DIRECTIONS FOR THIS TASK: Transcribe the data below exactly, but only from the line containing "Centre d’assistance" through its final line, both included.

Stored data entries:
════
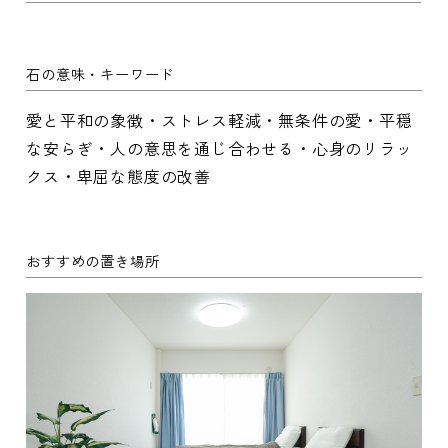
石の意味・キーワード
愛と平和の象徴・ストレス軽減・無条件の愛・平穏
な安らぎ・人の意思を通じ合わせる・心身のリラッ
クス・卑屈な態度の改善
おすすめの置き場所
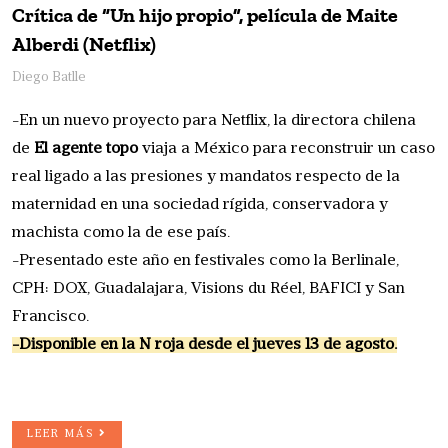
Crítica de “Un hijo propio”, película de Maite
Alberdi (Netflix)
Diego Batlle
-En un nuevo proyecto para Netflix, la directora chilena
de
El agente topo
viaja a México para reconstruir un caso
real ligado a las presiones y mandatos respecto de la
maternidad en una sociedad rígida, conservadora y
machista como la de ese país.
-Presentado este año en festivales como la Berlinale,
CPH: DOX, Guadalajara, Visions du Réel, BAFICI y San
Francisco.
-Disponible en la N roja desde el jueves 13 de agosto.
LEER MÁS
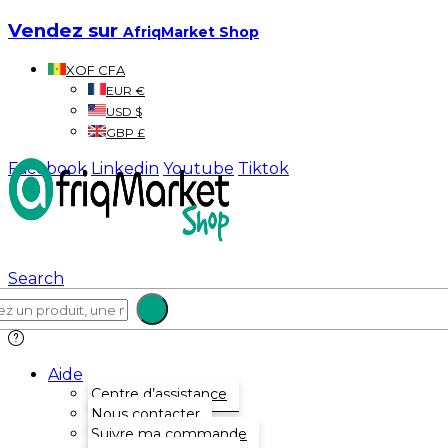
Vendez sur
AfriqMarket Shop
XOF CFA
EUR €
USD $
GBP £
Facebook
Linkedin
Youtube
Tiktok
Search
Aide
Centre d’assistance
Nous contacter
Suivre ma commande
════
RESULT:
Centre d’assistance
Nous contacter
Suivre ma commande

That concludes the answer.